Se si prova a googlare la parola “vastu” per scoprirne il significato, è possibile che il web ti reindirizzi all’italiano “vasto”, credendo ci sia stato un errore di battitura.
Per il vocabolario Treccani l’aggettivo vasto “si dice di ciò che occupa una superficie molto ampia o da un ampio spazio. Vasto si usa spesso in senso figurato e fa riferimento a qualcosa di grande entità, rilevanza o importanza (vasta solitudine, v. silenzio, vasta quiete; sono progetti troppo vasti per le sue possibilità); a qualcosa di molto diffuso (un dispositivo che ha un v. impiego) oppure a qualcosa di ampio e approfondito (…)”
Ma la “u” finale della ricerca iniziale non è un errore: il Vastu Shastra è un’antica disciplina indiana che si occupa dell’armonizzazione degli spazi abitativi, per stimolare benessere ed equilibrio (yogamindmag.it).
Nonostante la diversa appartenenza linguistica, questa parola che differisce dal nostro italiano solo per una vocale, è molto vicina al concetto di ampio:
parla di un’architettura che guarda allo spazio come a un luogo dello spirito e della condivisione;
che sia ampio infatti è perché è ampia la sua energia.
Nel Vastu Shastra nulla è lasciato al caso: l’orientamento, la luce, le proporzioni, la relazione tra pieni e vuoti creano un dialogo costante tra l’essere umano e le forze della natura. Terra, acqua, fuoco, aria ed etere non sono elementi simbolici, ma presenze reali che attraversano lo spazio costruito e lo rendono vivo. La casa, secondo il Vastu non è mai solo un contenitore, ma un organismo che respira insieme a chi lo abita.
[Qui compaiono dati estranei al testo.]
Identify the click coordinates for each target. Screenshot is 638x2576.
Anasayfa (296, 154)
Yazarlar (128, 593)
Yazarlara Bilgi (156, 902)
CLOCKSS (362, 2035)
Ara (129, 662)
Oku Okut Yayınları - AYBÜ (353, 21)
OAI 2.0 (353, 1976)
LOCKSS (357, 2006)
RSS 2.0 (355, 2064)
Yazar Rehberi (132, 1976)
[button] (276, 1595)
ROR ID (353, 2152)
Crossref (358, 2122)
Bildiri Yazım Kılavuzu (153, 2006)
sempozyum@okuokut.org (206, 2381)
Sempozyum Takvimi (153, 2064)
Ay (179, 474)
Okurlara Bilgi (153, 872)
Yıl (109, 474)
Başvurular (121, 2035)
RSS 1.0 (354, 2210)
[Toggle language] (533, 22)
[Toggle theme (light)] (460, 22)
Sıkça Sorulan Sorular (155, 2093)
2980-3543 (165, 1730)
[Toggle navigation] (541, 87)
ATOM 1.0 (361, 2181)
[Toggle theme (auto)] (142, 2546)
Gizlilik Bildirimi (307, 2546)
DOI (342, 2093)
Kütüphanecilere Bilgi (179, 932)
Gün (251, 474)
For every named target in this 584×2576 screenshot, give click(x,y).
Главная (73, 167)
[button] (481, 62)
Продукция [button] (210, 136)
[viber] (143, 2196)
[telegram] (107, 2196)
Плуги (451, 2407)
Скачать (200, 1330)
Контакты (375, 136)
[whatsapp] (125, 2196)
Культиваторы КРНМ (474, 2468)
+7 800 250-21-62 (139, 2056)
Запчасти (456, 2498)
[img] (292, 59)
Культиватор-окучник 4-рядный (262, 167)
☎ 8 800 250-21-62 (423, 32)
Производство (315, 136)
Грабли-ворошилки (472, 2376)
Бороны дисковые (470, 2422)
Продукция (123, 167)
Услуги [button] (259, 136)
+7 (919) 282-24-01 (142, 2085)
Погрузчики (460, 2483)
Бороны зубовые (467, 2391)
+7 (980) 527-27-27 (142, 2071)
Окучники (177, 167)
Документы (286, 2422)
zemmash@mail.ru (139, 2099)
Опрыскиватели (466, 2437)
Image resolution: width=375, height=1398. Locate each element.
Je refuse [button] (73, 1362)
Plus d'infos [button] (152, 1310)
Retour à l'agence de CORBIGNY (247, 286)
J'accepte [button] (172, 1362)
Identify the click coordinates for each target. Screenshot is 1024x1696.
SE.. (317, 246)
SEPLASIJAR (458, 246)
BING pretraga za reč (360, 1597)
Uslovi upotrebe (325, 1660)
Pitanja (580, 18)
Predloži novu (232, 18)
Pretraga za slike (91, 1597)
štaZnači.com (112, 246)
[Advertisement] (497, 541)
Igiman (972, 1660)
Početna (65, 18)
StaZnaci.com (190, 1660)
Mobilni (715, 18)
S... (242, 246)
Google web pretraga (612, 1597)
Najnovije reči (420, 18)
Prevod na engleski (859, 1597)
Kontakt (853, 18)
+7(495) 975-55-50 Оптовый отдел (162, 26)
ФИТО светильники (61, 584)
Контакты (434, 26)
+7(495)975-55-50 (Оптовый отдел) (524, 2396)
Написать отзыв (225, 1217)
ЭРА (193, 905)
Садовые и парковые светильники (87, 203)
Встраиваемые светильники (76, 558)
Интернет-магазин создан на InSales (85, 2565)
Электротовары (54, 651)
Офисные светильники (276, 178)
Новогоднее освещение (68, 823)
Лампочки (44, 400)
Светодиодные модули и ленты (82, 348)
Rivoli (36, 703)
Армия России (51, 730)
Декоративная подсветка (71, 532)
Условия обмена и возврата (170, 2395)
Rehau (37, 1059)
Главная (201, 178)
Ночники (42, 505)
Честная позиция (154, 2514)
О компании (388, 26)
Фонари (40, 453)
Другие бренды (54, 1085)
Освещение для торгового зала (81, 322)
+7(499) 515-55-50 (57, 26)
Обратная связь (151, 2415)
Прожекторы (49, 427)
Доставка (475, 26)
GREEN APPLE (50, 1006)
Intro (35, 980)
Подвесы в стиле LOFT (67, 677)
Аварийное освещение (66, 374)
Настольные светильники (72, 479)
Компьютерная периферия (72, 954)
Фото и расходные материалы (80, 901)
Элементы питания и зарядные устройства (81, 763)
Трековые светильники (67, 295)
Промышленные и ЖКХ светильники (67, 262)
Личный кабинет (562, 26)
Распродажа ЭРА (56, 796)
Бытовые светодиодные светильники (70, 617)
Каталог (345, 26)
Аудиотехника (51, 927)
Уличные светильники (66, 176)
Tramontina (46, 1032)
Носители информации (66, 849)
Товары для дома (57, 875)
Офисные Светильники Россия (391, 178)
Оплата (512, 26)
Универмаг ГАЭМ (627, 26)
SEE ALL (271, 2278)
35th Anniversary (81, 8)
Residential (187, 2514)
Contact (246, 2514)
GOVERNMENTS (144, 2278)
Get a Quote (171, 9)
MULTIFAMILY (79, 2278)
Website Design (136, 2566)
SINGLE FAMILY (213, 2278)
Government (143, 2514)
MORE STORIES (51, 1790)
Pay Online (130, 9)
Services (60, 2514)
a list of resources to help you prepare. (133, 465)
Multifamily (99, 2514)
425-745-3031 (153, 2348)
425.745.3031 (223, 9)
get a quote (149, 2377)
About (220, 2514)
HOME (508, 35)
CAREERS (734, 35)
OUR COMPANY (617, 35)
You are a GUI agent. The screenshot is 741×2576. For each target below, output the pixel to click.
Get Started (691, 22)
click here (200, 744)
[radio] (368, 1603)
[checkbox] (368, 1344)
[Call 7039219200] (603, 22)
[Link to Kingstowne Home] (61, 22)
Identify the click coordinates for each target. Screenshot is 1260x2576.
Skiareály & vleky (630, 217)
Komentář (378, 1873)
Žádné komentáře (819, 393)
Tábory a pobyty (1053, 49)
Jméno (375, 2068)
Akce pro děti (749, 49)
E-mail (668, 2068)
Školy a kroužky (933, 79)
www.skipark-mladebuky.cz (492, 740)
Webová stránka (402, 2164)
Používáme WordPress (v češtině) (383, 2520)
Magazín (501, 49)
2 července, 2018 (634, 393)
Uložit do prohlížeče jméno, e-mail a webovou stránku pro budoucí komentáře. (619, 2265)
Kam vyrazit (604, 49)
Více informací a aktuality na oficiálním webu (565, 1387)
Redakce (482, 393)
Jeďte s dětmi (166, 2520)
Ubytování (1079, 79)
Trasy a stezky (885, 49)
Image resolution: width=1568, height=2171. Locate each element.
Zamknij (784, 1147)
Questa visione antica e così spirituale, trova risonanze anche nell’architettura occidentale più celebrata e un esempio è la Villa Savoye di Le Corbusier: sollevata dal suolo, attraversata dalla luce, permeabile all’aria. Sembra voler ristabilire un equilibrio primordiale tra uomo, spazio e natura.
Oppure alla Fallingwater di Frank Lloyd Wright, dove la casa non domina il paesaggio ma vi si adagia, seguendone il ritmo, lasciando che l’acqua e la roccia entrino a far parte dell’esperienza quotidiana dell’abitare. Un approccio che, pur senza dichiararlo, dialoga profondamente con i principi del Vastu.

Frank Lloyd Wright - Casa sulla cascata, Pennsylvania, Stati Uniti - ph. Carol Highsmith
Andando in India non possono mancare esempi chiari e ricchi di suggestione, come il tempio di Brihadeeswarar, nel Tamil Nadu, che è costruito per catturare la luce solare in momenti precisi della giornata. Ma il Vastu non riguarda solo gli edifici: è una disciplina che nasce anche per regolare la vita quotidiana, la disposizione di una stanza o il modo in cui una finestra si apre sul mondo.

Tempio di Brihadeeswarar, Thanjavur, Tamil Nadu
Forse è proprio questo il suo insegnamento più attuale: ricordarci che abitare non significa solo occupare uno spazio, ma entrarci in relazione. Rendere una casa “vasta”, per tornare alla nostra lingua, non vuol dire ingrandirla, ma permetterle di accogliere energia, silenzio, possibilità.
Celebriamo quindi l’ampiezza dell’anima e delle nostre case, anche le più piccole, lasciando da parte la superficie.